▶ [THE RECORDS]:

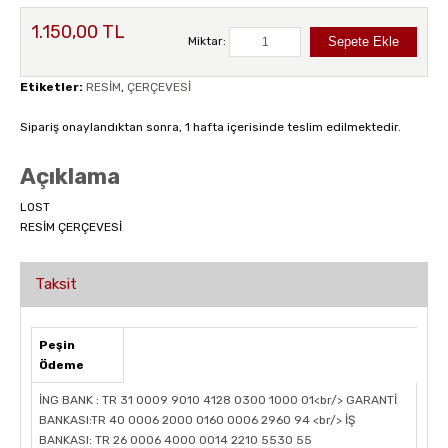
1.150,00 TL
Miktar:
Etiketler:
RESİM
,
ÇERÇEVESİ
Sipariş onaylandıktan sonra, 1 hafta içerisinde teslim edilmektedir.
Açıklama
LOST
RESİM ÇERÇEVESİ
Taksit
Peşin
Ödeme
İNG BANK : TR 31 0009 9010 4128 0300 1000 01<br/> GARANTİ
BANKASI:TR 40 0006 2000 0160 0006 2960 94 <br/> İŞ
BANKASI: TR 26 0006 4000 0014 2210 5530 55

▶ [EXERCISE DESCRIPTION]: Go through the listing above and list every line that has the word "BANKASI".

▶ [YOUR RESPONSE]:
BANKASI:TR 40 0006 2000 0160 0006 2960 94 <br/> İŞ
BANKASI: TR 26 0006 4000 0014 2210 5530 55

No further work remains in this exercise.